Like many other federal law provisions, the amount of benefits received by Social Security beneficiaries is adjusted for inflation each year. Recent estimates have anticipated that the 2024 Social Security cost-of-living adjustment will be about 3%. By comparison, the adjustment amount for 2023 was 8.7%, which was the highest adjustment in 40 years. On average, Social Security benefits have increased by about 3.4% per year since 2000.
While these increases are tied to a set formula, lawmakers and policy wonks across the political spectrum have proposed changing the way Social Security COLAs are calculated.
Liberal lawmakers and senior advocates argue that COLAs do not accurately reflect price increases faced by older adults and have proposed tying them to the Consumer Price Index for the Elderly (CPI-E), instead of the CPI for Urban Wage Earners and Clerical Workers (CPI-W).
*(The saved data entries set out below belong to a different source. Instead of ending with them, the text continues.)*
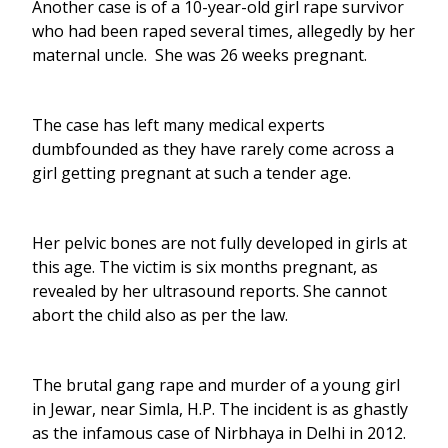
Another case is of a 10-year-old girl rape survivor
who had been raped several times, allegedly by her
maternal uncle. She was 26 weeks pregnant.
The case has left many medical experts
dumbfounded as they have rarely come across a
girl getting pregnant at such a tender age.
Her pelvic bones are not fully developed in girls at
this age. The victim is six months pregnant, as
revealed by her ultrasound reports. She cannot
abort the child also as per the law.
The brutal gang rape and murder of a young girl
in Jewar, near Simla, H.P. The incident is as ghastly
as the infamous case of Nirbhaya in Delhi in 2012.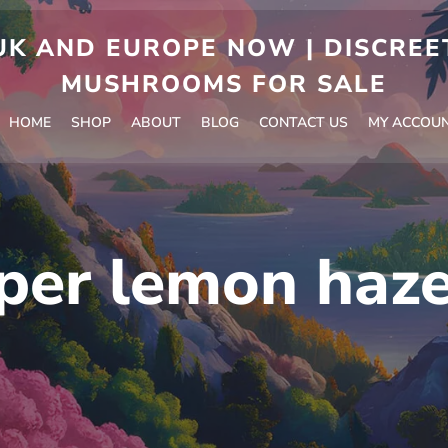
 AND EUROPE NOW | DISCREET
MUSHROOMS FOR SALE
HOME
SHOP
ABOUT
BLOG
CONTACT US
MY ACCOU
per lemon haze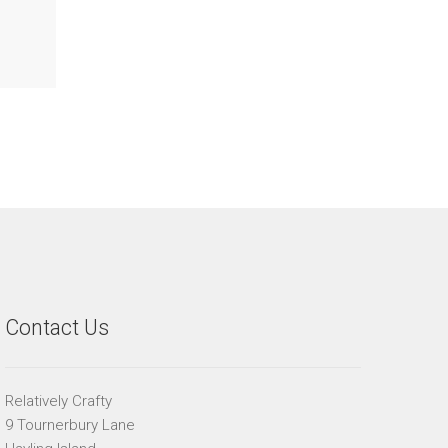
Contact Us
Relatively Crafty
9 Tournerbury Lane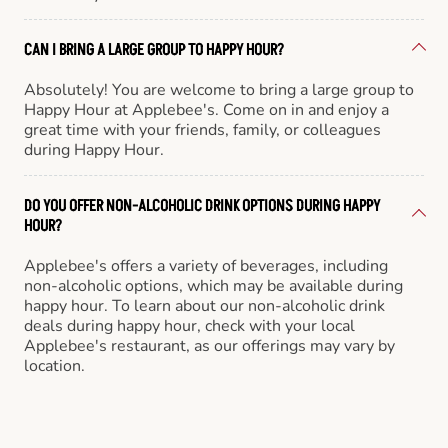
CAN I BRING A LARGE GROUP TO HAPPY HOUR?
Absolutely! You are welcome to bring a large group to
Happy Hour at Applebee's. Come on in and enjoy a
great time with your friends, family, or colleagues
during Happy Hour.
DO YOU OFFER NON-ALCOHOLIC DRINK OPTIONS DURING HAPPY
HOUR?
Applebee's offers a variety of beverages, including
non-alcoholic options, which may be available during
happy hour. To learn about our non-alcoholic drink
deals during happy hour, check with your local
Applebee's restaurant, as our offerings may vary by
location.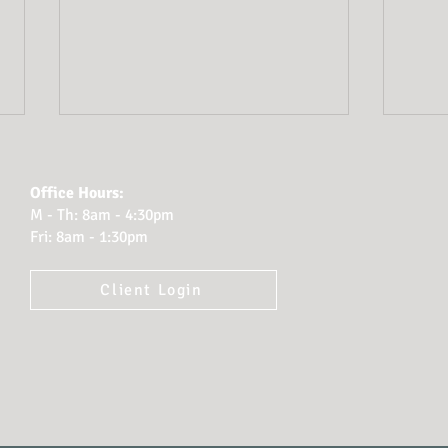
Office Hours:
M - Th: 8am - 4:30pm
Fri: 8am - 1:30pm
Client Login
Estate Planning Red
Plan
Flags
How
Prot
Leg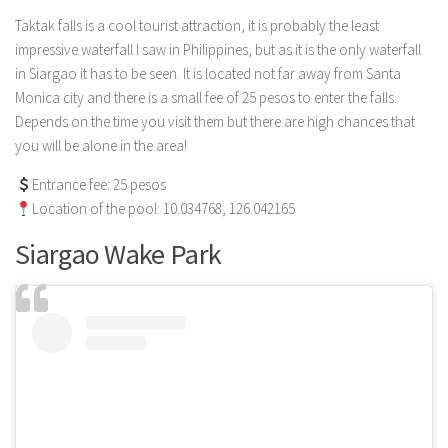
Taktak falls is a cool tourist attraction, it is probably the least
impressive waterfall I saw in Philippines, but as it is the only waterfall
in Siargao it has to be seen. It is located not far away from Santa
Monica city and there is a small fee of 25 pesos to enter the falls.
Depends on the time you visit them but there are high chances that
you will be alone in the area!
Entrance fee: 25 pesos
Location of the pool: 10.034768, 126.042165
Siargao Wake Park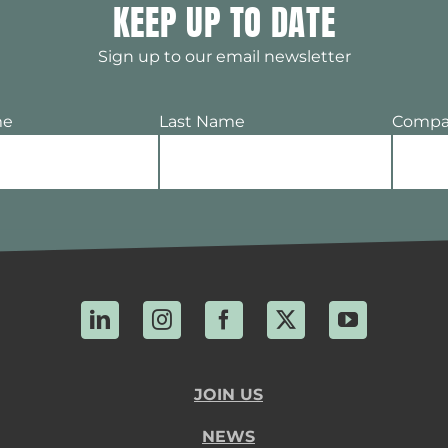
KEEP UP TO DATE
Sign up to our email newsletter
me
Last Name
Compa
LinkedIn
Instagram
Facebook
X
YouTube
JOIN US
NEWS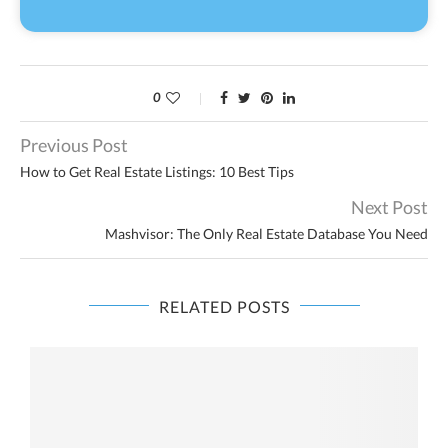
0
Previous Post
How to Get Real Estate Listings: 10 Best Tips
Next Post
Mashvisor: The Only Real Estate Database You Need
RELATED POSTS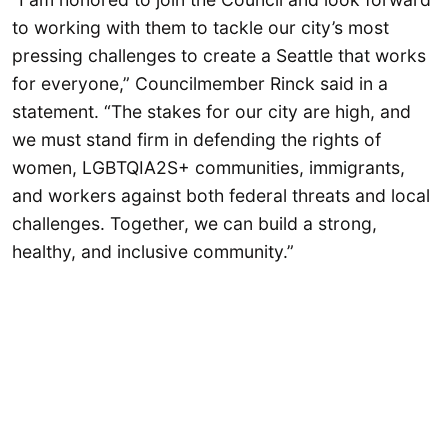
to working with them to tackle our city’s most
pressing challenges to create a Seattle that works
for everyone,” Councilmember Rinck said in a
statement. “The stakes for our city are high, and
we must stand firm in defending the rights of
women, LGBTQIA2S+ communities, immigrants,
and workers against both federal threats and local
challenges. Together, we can build a strong,
healthy, and inclusive community.”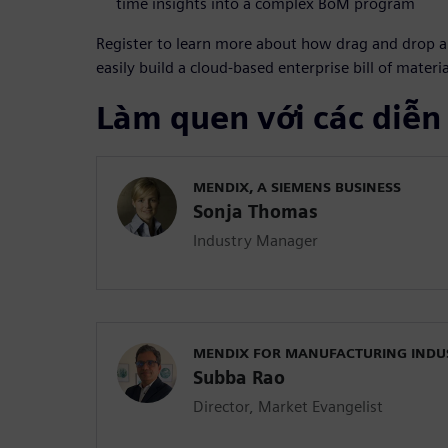
time insights into a complex BoM program
Register to learn more about how drag and drop 
easily build a cloud-based enterprise bill of materi
Làm quen với các diễn
MENDIX, A SIEMENS BUSINESS
Sonja Thomas
Industry Manager
MENDIX FOR MANUFACTURING INDU
Subba Rao
Director, Market Evangelist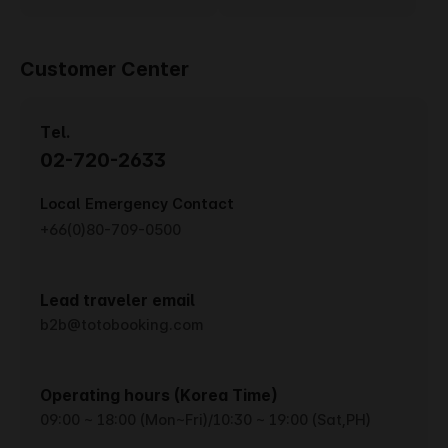
Customer Center
Tel.
02-720-2633
Local Emergency Contact
+66(0)80-709-0500
Lead traveler email
b2b@totobooking.com
Operating hours (Korea Time)
09:00 ~ 18:00 (Mon~Fri)/10:30 ~ 19:00 (Sat,PH)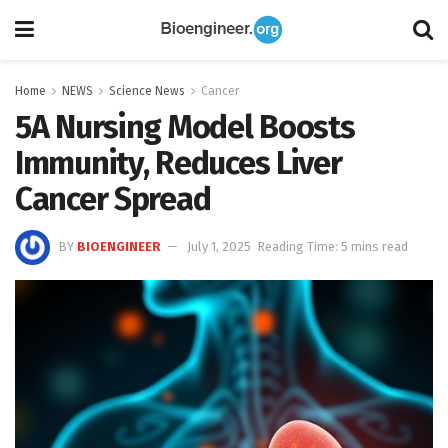
Home
NEWS
Science News
Cancer
5A Nursing Model Boosts
Immunity, Reduces Liver
Cancer Spread
BY
BIOENGINEER
July 1, 2025
Reading Time: 5 mins read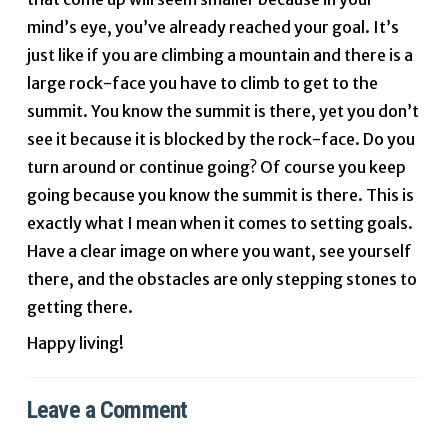
mind’s eye, you’ve already reached your goal. It’s
just like if you are climbing a mountain and there is a
large rock-face you have to climb to get to the
summit. You know the summit is there, yet you don’t
see it because it is blocked by the rock-face. Do you
turn around or continue going? Of course you keep
going because you know the summit is there. This is
exactly what I mean when it comes to setting goals.
Have a clear image on where you want, see yourself
there, and the obstacles are only stepping stones to
getting there.
Happy living!
Leave a Comment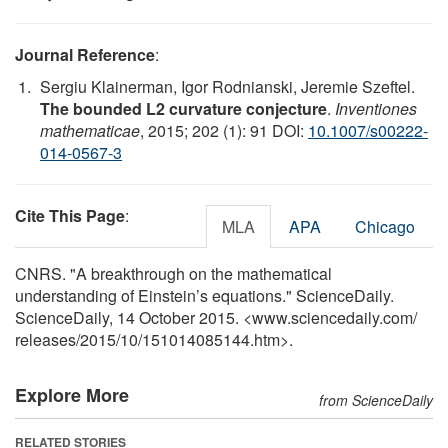
Journal Reference
:
Sergiu Klainerman, Igor Rodnianski, Jeremie Szeftel.
The bounded L2 curvature conjecture
.
Inventiones
mathematicae
, 2015; 202 (1): 91 DOI:
10.1007/s00222-
014-0567-3
Cite This Page
:
MLA
APA
Chicago
CNRS. "A breakthrough on the mathematical
understanding of Einstein’s equations." ScienceDaily.
ScienceDaily, 14 October 2015. <www.sciencedaily.com
/
releases
/
2015
/
10
/
151014085144.htm>.
Explore More
from ScienceDaily
RELATED STORIES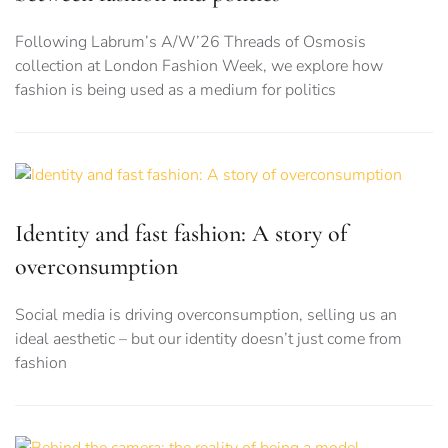
Following Labrum’s A/W’26 Threads of Osmosis
collection at London Fashion Week, we explore how
fashion is being used as a medium for politics
Identity and fast fashion: A story of
overconsumption
Social media is driving overconsumption, selling us an
ideal aesthetic – but our identity doesn’t just come from
fashion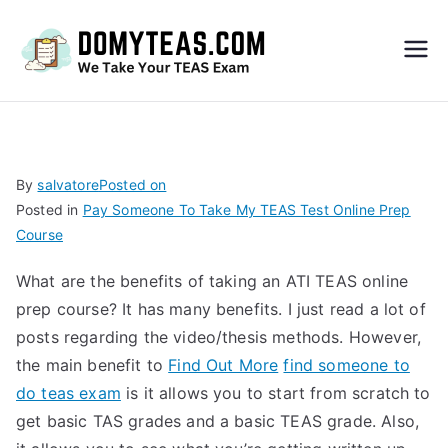
Do
My
TEA
By
salvatore
Posted on
Posted in
Pay Someone To Take My TEAS Test Online Prep
S
Course
Exa
What are the benefits of taking an ATI TEAS online
prep course? It has many benefits. I just read a lot of
m –
posts regarding the video/thesis methods. However,
the main benefit to
Find Out More
find someone to
Take
do teas exam
is it allows you to start from scratch to
get basic TAS grades and a basic TEAS grade. Also,
My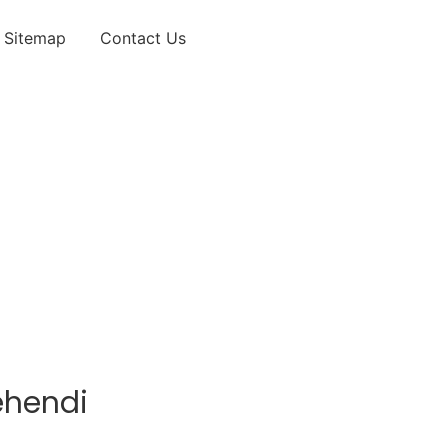
Sitemap
Contact Us
ehendi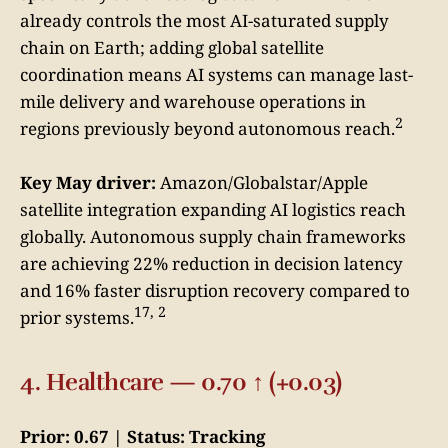
already controls the most AI-saturated supply
chain on Earth; adding global satellite
coordination means AI systems can manage last-
mile delivery and warehouse operations in
2
regions previously beyond autonomous reach.
Key May driver:
Amazon/Globalstar/Apple
satellite integration expanding AI logistics reach
globally. Autonomous supply chain frameworks
are achieving 22% reduction in decision latency
and 16% faster disruption recovery compared to
17, 2
prior systems.
4. Healthcare — 0.70 ↑ (+0.03)
Prior: 0.67 | Status: Tracking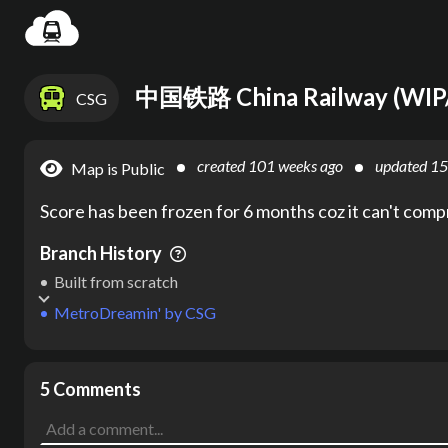
Loadin
中国铁路 China Railway (WI
CSG
created
101 weeks ago
updated
15
Map is Public
Score has been frozen for 6 months coz it can't com
Branch History
Built from scratch
MetroDreamin'
by
CSG
5 Comments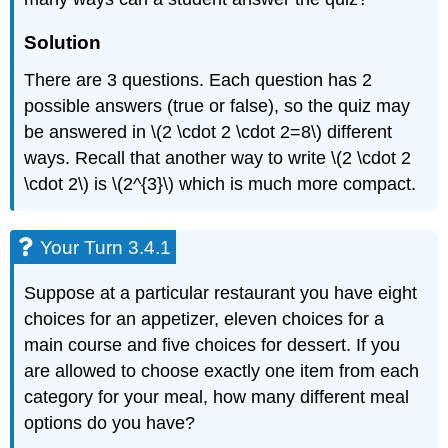
Solution
There are 3 questions. Each question has 2
possible answers (true or false), so the quiz may
be answered in \(2 \cdot 2 \cdot 2=8\) different
ways. Recall that another way to write \(2 \cdot 2
\cdot 2\) is \(2^{3}\) which is much more compact.
Your Turn 3.4.1
Suppose at a particular restaurant you have eight
choices for an appetizer, eleven choices for a
main course and five choices for dessert. If you
are allowed to choose exactly one item from each
category for your meal, how many different meal
options do you have?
Conservatives have argued for using the "chained" CPI, which would produce smaller raises, arguing that this index more accurately reflects consumer behavior as prices rise.
We asked two professors and authors of ALM's Tax Facts with opposing political viewpoints to share their opinions about the lower Social Security COLA for 2024.
Below is a summary of the debate that ensued between the two professors.
Their Votes:
Their Reasons:
Byrnes: Inflation is coming down. We've all seen the research and statistics that have been published throughout late 2022 and early 2023. 2023 was a historic year for the Social Security COLA. There's no reason to continue to inflate Social Security benefits when the program itself is in such serious jeopardy for insolvency.